# [TASK OBJECTIVE]
Give back the records below exactly, every one, with no pictures.
:: RECORDS FOR THE TASK ::
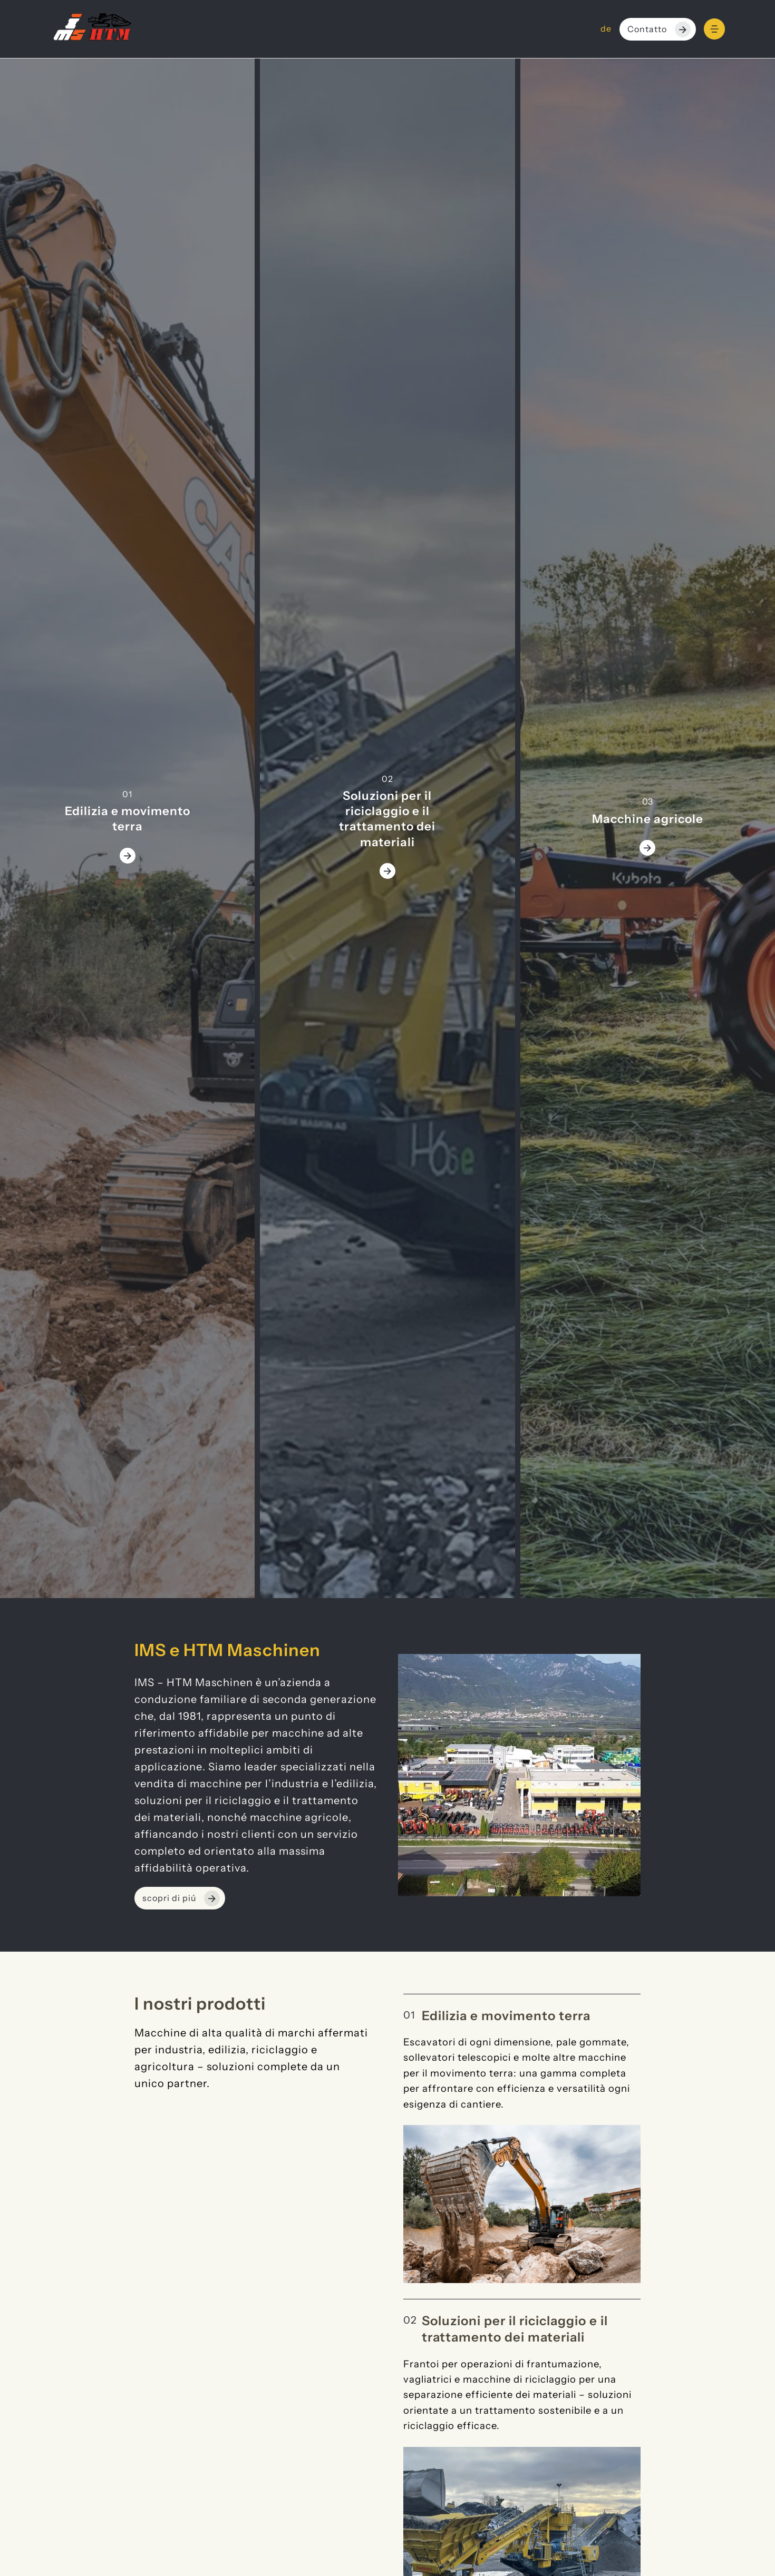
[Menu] (714, 29)
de (606, 28)
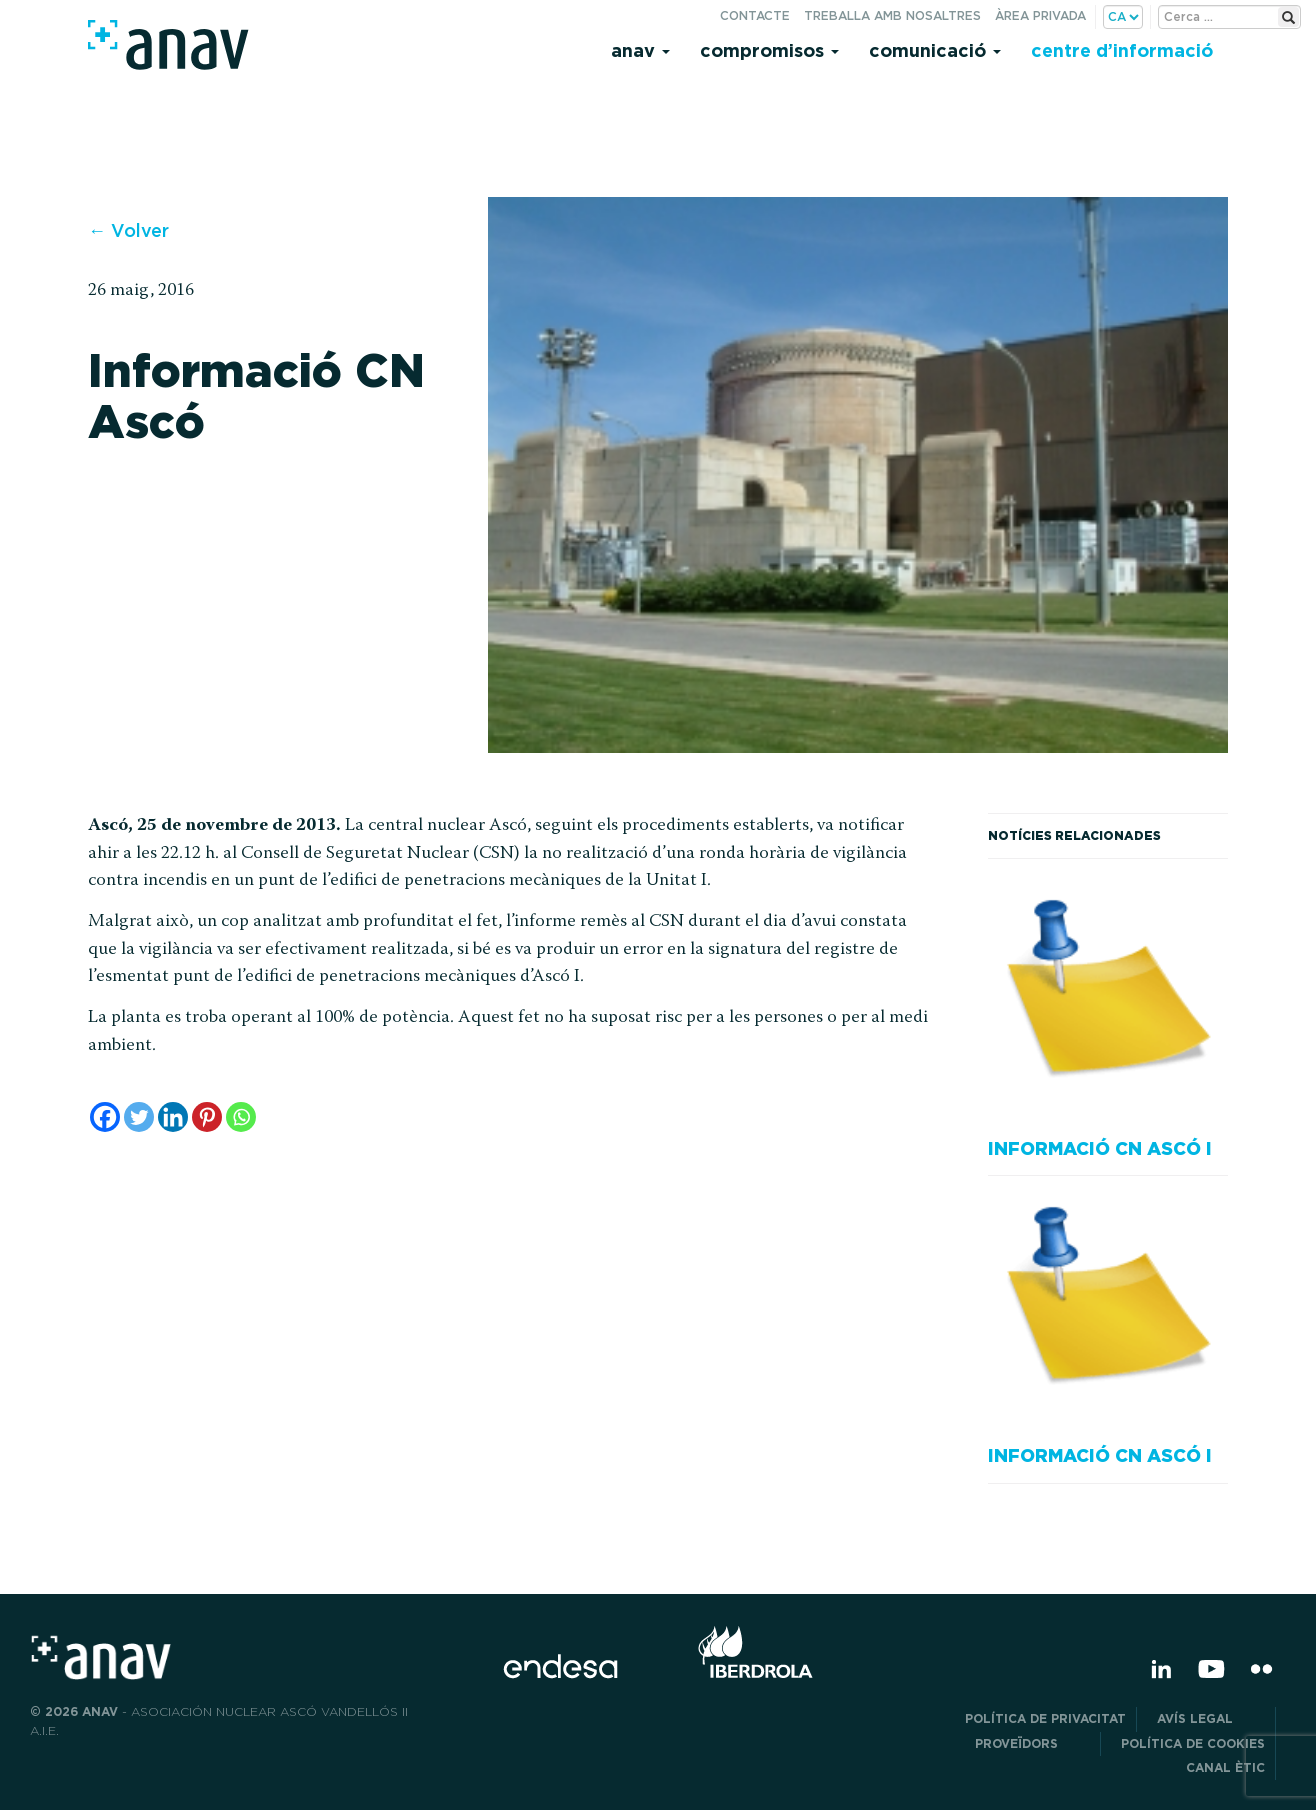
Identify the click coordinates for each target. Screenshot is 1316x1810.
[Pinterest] (207, 1117)
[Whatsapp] (241, 1117)
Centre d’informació (1122, 50)
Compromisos (769, 50)
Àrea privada (1040, 15)
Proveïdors (1032, 1743)
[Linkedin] (173, 1117)
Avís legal (1211, 1718)
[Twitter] (139, 1117)
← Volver (128, 230)
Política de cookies (1193, 1743)
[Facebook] (105, 1117)
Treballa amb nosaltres (892, 15)
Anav (640, 50)
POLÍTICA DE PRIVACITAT (1045, 1718)
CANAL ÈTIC (1225, 1767)
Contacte (755, 15)
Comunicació (935, 50)
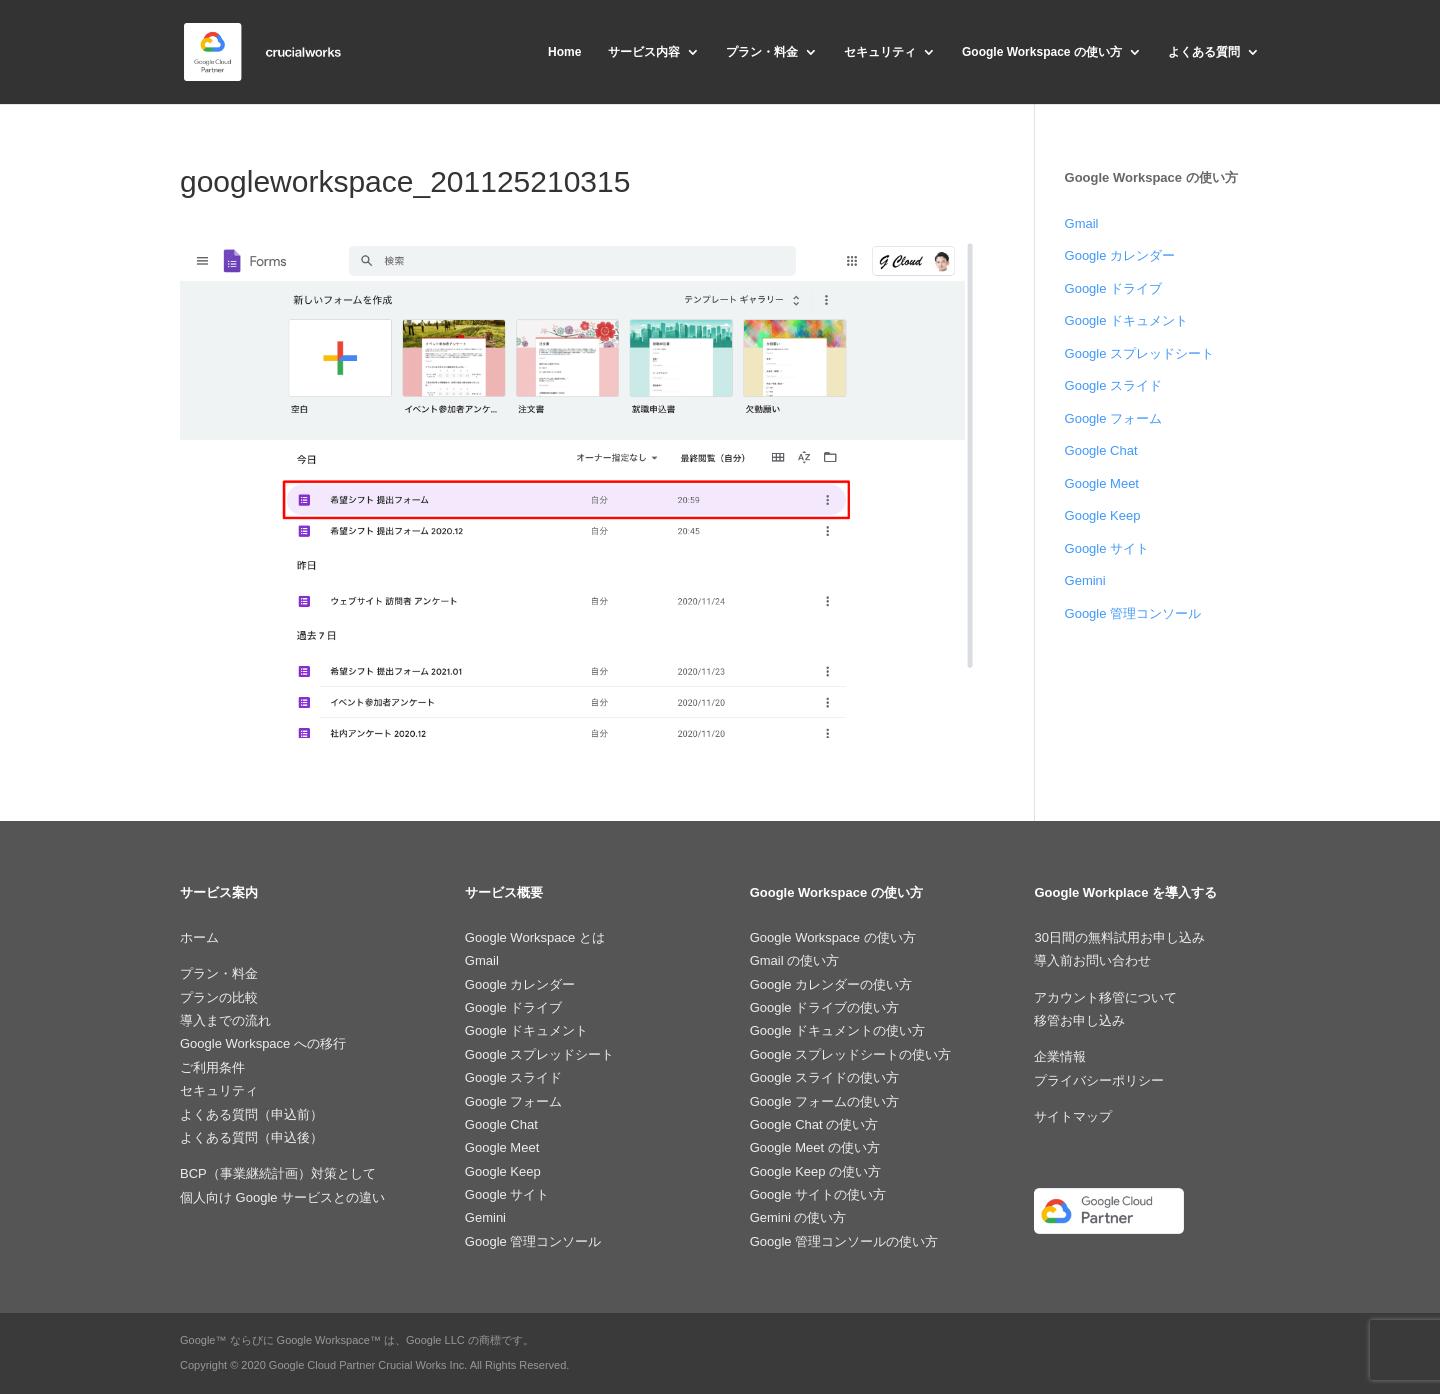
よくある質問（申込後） (251, 1137)
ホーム (199, 937)
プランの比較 (219, 997)
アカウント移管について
:::
# [RESPONSE BELOW]
[Menu] (714, 29)
de (606, 28)
Identify the click coordinates for each target. Screenshot is 1316x1810.
[Pinterest] (207, 1117)
[Whatsapp] (241, 1117)
Centre d’informació (1122, 50)
Compromisos (769, 50)
Àrea privada (1040, 15)
Proveïdors (1032, 1743)
[Linkedin] (173, 1117)
Avís legal (1211, 1718)
[Twitter] (139, 1117)
← Volver (128, 230)
Política de cookies (1193, 1743)
[Facebook] (105, 1117)
Treballa amb nosaltres (892, 15)
Anav (640, 50)
POLÍTICA DE PRIVACITAT (1045, 1718)
CANAL ÈTIC (1225, 1767)
Contacte (755, 15)
Comunicació (935, 50)
よくある質問（申込後） (251, 1137)
ホーム (199, 937)
プランの比較 (219, 997)
アカウント移管について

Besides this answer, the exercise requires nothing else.